- _Assigned task_
Return the data below exactly, but only from the line containing "Tento článek byl publikován ze zdrojů" through the line containing "recenze, návody a", with both of those lines included.

• • • •

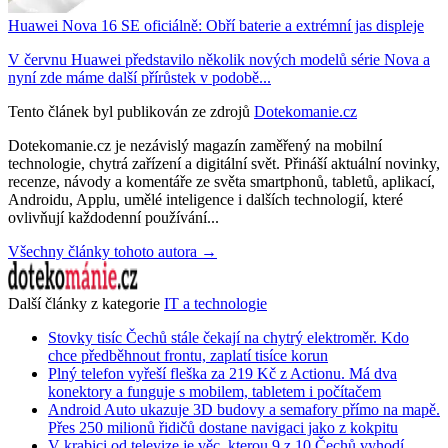
Huawei Nova 16 SE oficiálně: Obří baterie a extrémní jas displeje
V červnu Huawei představilo několik nových modelů série Nova a
nyní zde máme další přírůstek v podobě...
Tento článek byl publikován ze zdrojů
Dotekomanie.cz
Dotekomanie.cz je nezávislý magazín zaměřený na mobilní
technologie, chytrá zařízení a digitální svět. Přináší aktuální novinky,
recenze, návody a komentáře ze světa smartphonů, tabletů, aplikací,
Androidu, Applu, umělé inteligence i dalších technologií, které
ovlivňují každodenní používání...
Všechny články tohoto autora →
Další články z kategorie
IT a technologie
Stovky tisíc Čechů stále čekají na chytrý elektroměr. Kdo
chce předběhnout frontu, zaplatí tisíce korun
Plný telefon vyřeší fleška za 219 Kč z Actionu. Má dva
konektory a funguje s mobilem, tabletem i počítačem
Android Auto ukazuje 3D budovy a semafory přímo na mapě.
Přes 250 milionů řidičů dostane navigaci jako z kokpitu
V krabici od televize je věc, kterou 9 z 10 Čechů vyhodí.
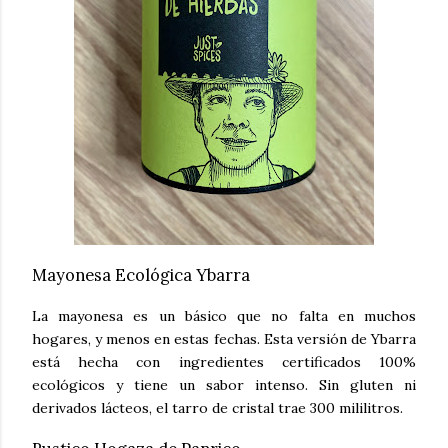
Mayonesa Ecológica Ybarra
La mayonesa es un básico que no falta en muchos
hogares, y menos en estas fechas. Esta versión de Ybarra
está hecha con ingredientes certificados 100%
ecológicos y tiene un sabor intenso. Sin gluten ni
derivados lácteos, el tarro de cristal trae 300 mililitros.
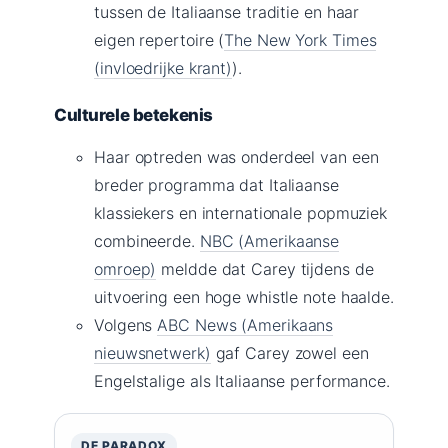
tussen de Italiaanse traditie en haar
eigen repertoire (
The New York Times
(invloedrijke krant)
).
Culturele betekenis
Haar optreden was onderdeel van een
breder programma dat Italiaanse
klassiekers en internationale popmuziek
combineerde.
NBC (Amerikaanse
omroep)
meldde dat Carey tijdens de
uitvoering een hoge whistle note haalde.
Volgens
ABC News (Amerikaans
nieuwsnetwerk)
gaf Carey zowel een
Engelstalige als Italiaanse performance.
DE PARADOX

• • • •

- _Completed task_
Tento článek byl publikován ze zdrojů
Dotekomanie.cz
Dotekomanie.cz je nezávislý magazín zaměřený na mobilní
technologie, chytrá zařízení a digitální svět. Přináší aktuální novinky,
recenze, návody a komentáře ze světa smartphonů, tabletů, aplikací,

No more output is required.